What you have to do -
What is needed is an exact copy of every entry below, with the pictures left out.
################
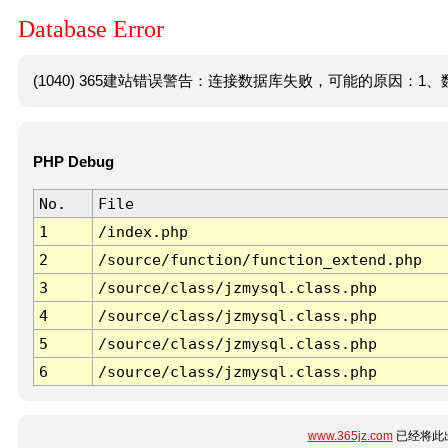
Database Error
(1040) 365建站错误警告：连接数据库失败，可能的原因：1、数
PHP Debug
No.
File
1
/index.php
2
/source/function/function_extend.php
3
/source/class/jzmysql.class.php
4
/source/class/jzmysql.class.php
5
/source/class/jzmysql.class.php
6
/source/class/jzmysql.class.php
www.365jz.com
已经将此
################
Response to this exercise -
Database Error
(1040) 365建站错误警告：连接数据库失败，可能的原因：1、数
PHP Debug
No.
File
1
/index.php
2
/source/function/function_extend.php
3
/source/class/jzmysql.class.php
4
/source/class/jzmysql.class.php
5
/source/class/jzmysql.class.php
6
/source/class/jzmysql.class.php
www.365jz.com
已经将此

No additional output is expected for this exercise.